The Champions League had its All-German final earlier this month, and on Sunday Roland Garros will host an All-Spanish affair: Rafael Nadal vs. David Ferrer for the French Open title.
Seeking his eighth career victory on these hallowed grounds, Rafael Nadal has been pegged a massive favorite in the match. It makes sense, too: Not only is he the better player, he's the more experienced one, facing off with a man who has never made a Grand Slam final.
But the match is far closer than it appears prima facie, David Ferrer enjoying a number of advantages that aren't clear until further consideration is given.
Here are three things Nadal will have to overcome if he wants to win:
Nadal has ameliorated his first-set issue in later rounds, but that does exempt him from relapse potential. He's been getting off to relatively slow starts where his opponent has been dominant.
In his six matches to date, Nadal has gone 4-2 in first sets but has dropped 28 games in the process. That hardly inspires confidence.
Especially against Ferrer, who hasn't just gone 6-0 in first sets this tournament—he's gone 18-0 in combined sets. That's right: He's swept each match he's played three sets to nil.
Ferrer has only dropped 13 first-set games in his first six matches, less than half the number Nadal has. All of which is to say: Ferrer stands a good chance of going up 1-0 against Nadal, and going behind like that could be a dangerous disadvantage for the defending champ. Especially considering...
...Nadal's Physical Fitness
I think we're past the point where Nadal's return from injury is noteworthy. His tournament victories leading up to Roland Garros, along with his impressive return to the finals here, have both made it clear that he feels limited ill effects from his time off.
No, Nadal's physical fitness comes into question, in part, because of what was alluded to above. He's had a much more strenuous tournament than his opponent.
Ferrer benefited from one of the luckiest draws in recent memory, not needing to play a genuinely tough opponent until Jo-Wilfred Tsonga in the semis. His freshness was evident in that matchup, as he swept the Frenchman who has given so many players so many problems in the past. Ferrer made it look easy.
Sweeping 18 sets en route to the final is sort of taking a no-hitter into the ninth, only the opposite. The pitcher holding the no-hitter would likely be tired, perhaps overextending himself in order to accomplish the feat. In tennis, though, going 18 up, 18 down makes you less tired, allowing the player to exert less energy than any other player in the field. And that is advantageous in every sense of the word.
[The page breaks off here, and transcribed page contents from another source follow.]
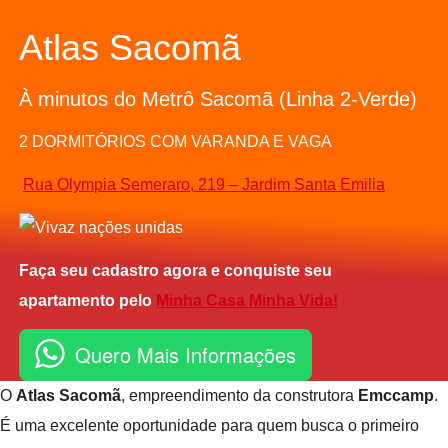
Atlas Sacomã
À minutos do Metrô Sacomã (Linha 2-Verde)
2 DORMITÓRIOS COM VARANDA E VAGA
Rua Olympia Semeraro, 219 – Jardim Santa Emilia
Faça seu cadastro agora e conquiste seu
apartamento pelo
Minha Casa Minha Vida!
Quero Mais Informações
O
Atlas Sacomã
, empreendimento da construtora
Emccamp
.
É uma excelente oportunidade para quem busca o primeiro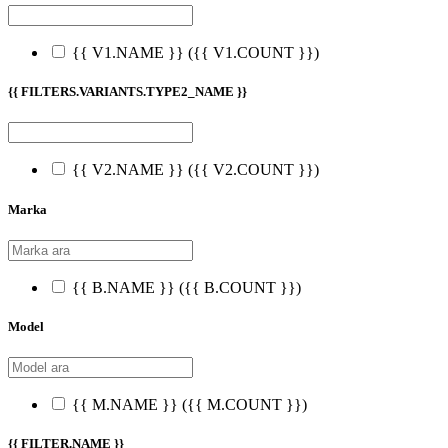
{{ V1.NAME }}
({{ V1.COUNT }})
{{ FILTERS.VARIANTS.TYPE2_NAME }}
{{ V2.NAME }}
({{ V2.COUNT }})
Marka
{{ B.NAME }}
({{ B.COUNT }})
Model
{{ M.NAME }}
({{ M.COUNT }})
{{ FILTER.NAME }}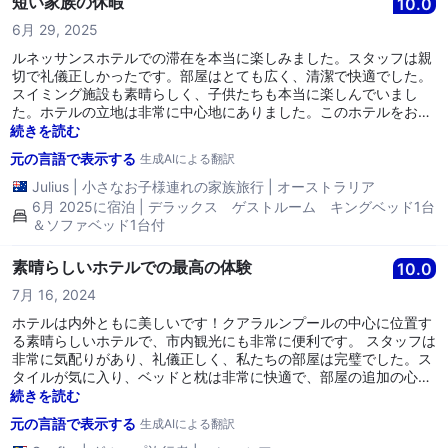
短い家族の休暇
10.0
6月 29, 2025
ルネッサンスホテルでの滞在を本当に楽しみました。スタッフは親
切で礼儀正しかったです。部屋はとても広く、清潔で快適でした。
スイミング施設も素晴らしく、子供たちも本当に楽しんでいまし
た。ホテルの立地は非常に中心地にありました。このホテルをお勧
めします。
続きを読む
元の言語で表示する
生成AIによる翻訳
Julius
|
小さなお子様連れの家族旅行
|
オーストラリア
6月 2025に宿泊 | デラックス ゲストルーム キングベッド1台
＆ソファベッド1台付
素晴らしいホテルでの最高の体験
10.0
7月 16, 2024
ホテルは内外ともに美しいです！クアラルンプールの中心に位置す
る素晴らしいホテルで、市内観光にも非常に便利です。 スタッフは
非常に気配りがあり、礼儀正しく、私たちの部屋は完璧でした。ス
タイルが気に入り、ベッドと枕は非常に快適で、部屋の追加の心遣
いも素晴らしかったです。朝食は美味しく、ラウンジで提供され、
続きを読む
素敵な雰囲気でした！ そして、特に「期待を超えて」、私たちは滞
元の言語で表示する
生成AIによる翻訳
在を楽しむために、彼らがしないことはないと感じてホテルを後に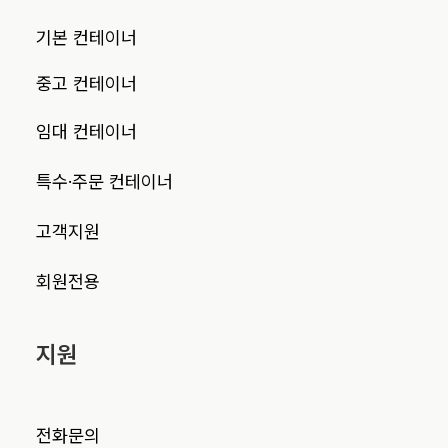
기본 컨테이너
중고 컨테이너
임대 컨테이너
특수·주문 컨테이너
고객지원
회원전용
지원
전화문의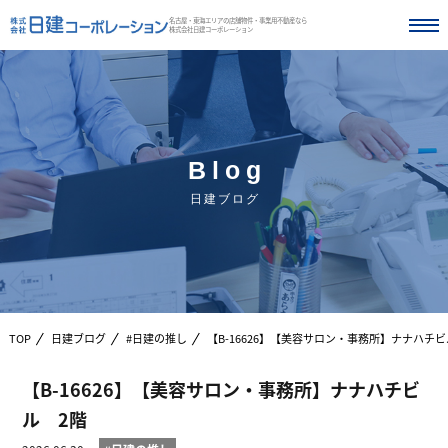
名古屋・東海エリアの店舗物件・事業用不動産なら
株式会社日建コーポレーション
Blog
日建ブログ
TOP
日建ブログ
#日建の推し
【B-16626】【美容サロン・事務所】ナナハチビ
【B-16626】【美容サロン・事務所】ナナハチビ
ル 2階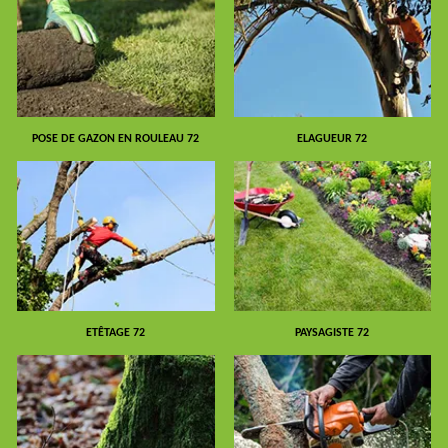
POSE DE GAZON EN ROULEAU 72
ELAGUEUR 72
ETÊTAGE 72
PAYSAGISTE 72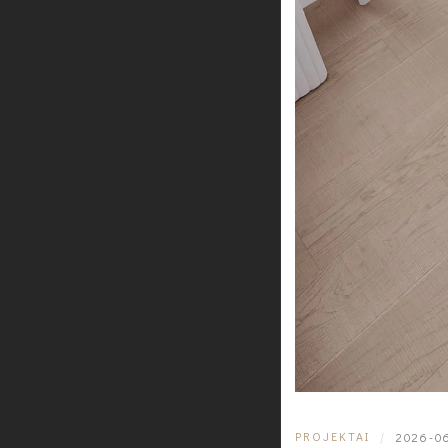
PROJEKTAI
|
2026-0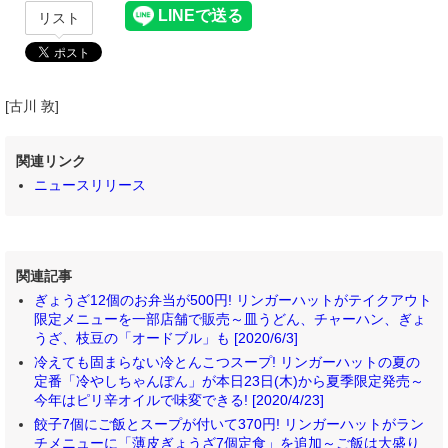
リスト
[古川 敦]
関連リンク
ニュースリリース
関連記事
ぎょうざ12個のお弁当が500円! リンガーハットがテイクアウト
限定メニューを一部店舗で販売～皿うどん、チャーハン、ぎょ
うざ、枝豆の「オードブル」も [2020/6/3]
冷えても固まらない冷とんこつスープ! リンガーハットの夏の
定番「冷やしちゃんぽん」が本日23日(木)から夏季限定発売～
今年はピリ辛オイルで味変できる! [2020/4/23]
餃子7個にご飯とスープが付いて370円! リンガーハットがラン
チメニューに「薄皮ぎょうざ7個定食」を追加～ご飯は大盛り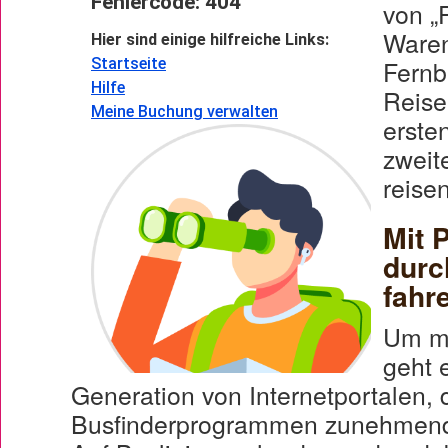
von „F
Waren
Fernb
Reise
erste
zweit
reise
Mit P
durc
fahr
Um mö
geht 
Generation von Internetportalen,
Busfinderprogrammen zunehmend 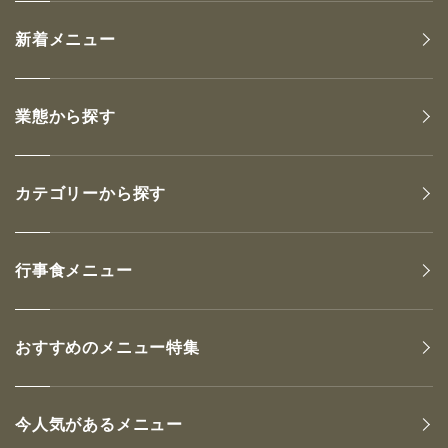
新着メニュー
業態から探す
カテゴリーから探す
行事食メニュー
おすすめのメニュー特集
今人気があるメニュー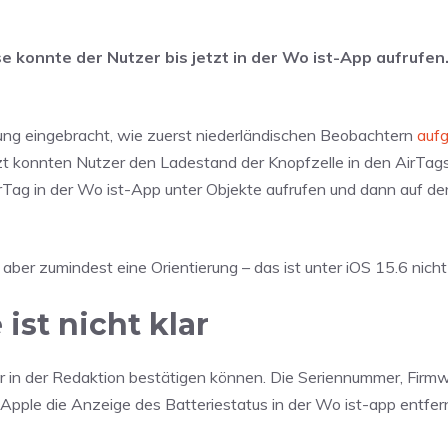
se konnte der Nutzer bis jetzt in der Wo ist-App aufrufe
ung eingebracht, wie zuerst niederländischen Beobachtern
aufg
tzt konnten Nutzer den Ladestand der Knopfzelle in den AirTag
rTag in der Wo ist-App unter Objekte aufrufen und dann auf 
ber zumindest eine Orientierung – das ist unter iOS 15.6 nicht 
st nicht klar
wir in der Redaktion bestätigen können. Die Seriennummer, Firm
 Apple die Anzeige des Batteriestatus in der Wo ist-app entfer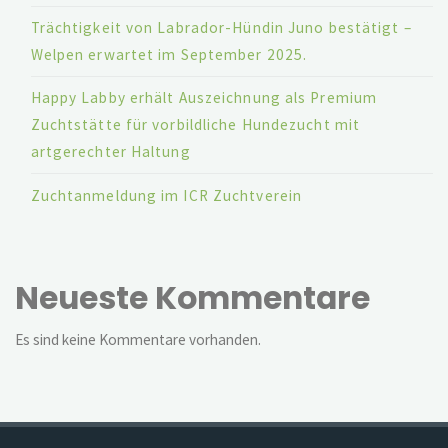
Trächtigkeit von Labrador-Hündin Juno bestätigt –
Welpen erwartet im September 2025.
Happy Labby erhält Auszeichnung als Premium
Zuchtstätte für vorbildliche Hundezucht mit
artgerechter Haltung
Zuchtanmeldung im ICR Zuchtverein
Neueste Kommentare
Es sind keine Kommentare vorhanden.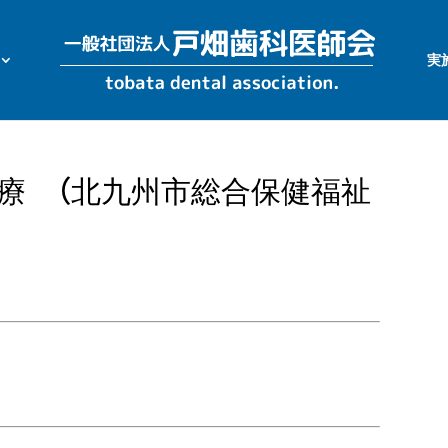
実
診療 （北九州市総合保健福祉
Nadal cannot make the same claim, playing his longest tournament since returning to action. Ferrer's 19th set of the tournament will be set one vs. Nadal; Nadal's 19th set was set two vs. Djokovic. Think about everything Rafa had to endure after that second set. Think about the beads of sweat that dripped off his coif and splattered onto the clay.
All of that is the difference between Rafa's form and Ferrer's. Hopefully for the former, it won't mean the difference between winning and losing.
Ferrer's Career-Defining Moment
Nadal is four years younger than Ferrer, and barring unforeseen circumstance, he will play about that much longer. But for Rafa, the logline of his story has already been written. No matter what happens from here, he'll go down among the best players ever—no result on Sunday can change that.
But for David Ferrer, Sunday's match means everything. His entire legacy hangs in the balance. Ferrer has had a great career, but he was born in the wrong era—an epoch that was ruled by four and only four people. There's no reason a player this good should be making his first Grand Slam final at 31.
But alas, that's how it played out, and against Rafael Nadal this afternoon, Ferrer will attempt to alter his eternal legacy. Will he go down as a Grand Slam champion? Or will he go down as a guy who could never quite get over the hump?
Like John Proctor in The Crucible, the sanctity of David Ferrer's name is on the line. If it took him this long to make a Grand Slam final, it's not wrong to assume he'll never make it back. He won't be playing with a "win or go home" attitude—he'll be playing with an air that screams "win or die on the warm, burnt clay."
Nadal won't lack for energy, but his opponent is sure to be more invested and more fired up than he will be. It will be interesting to see how Rafa responds to that emotion.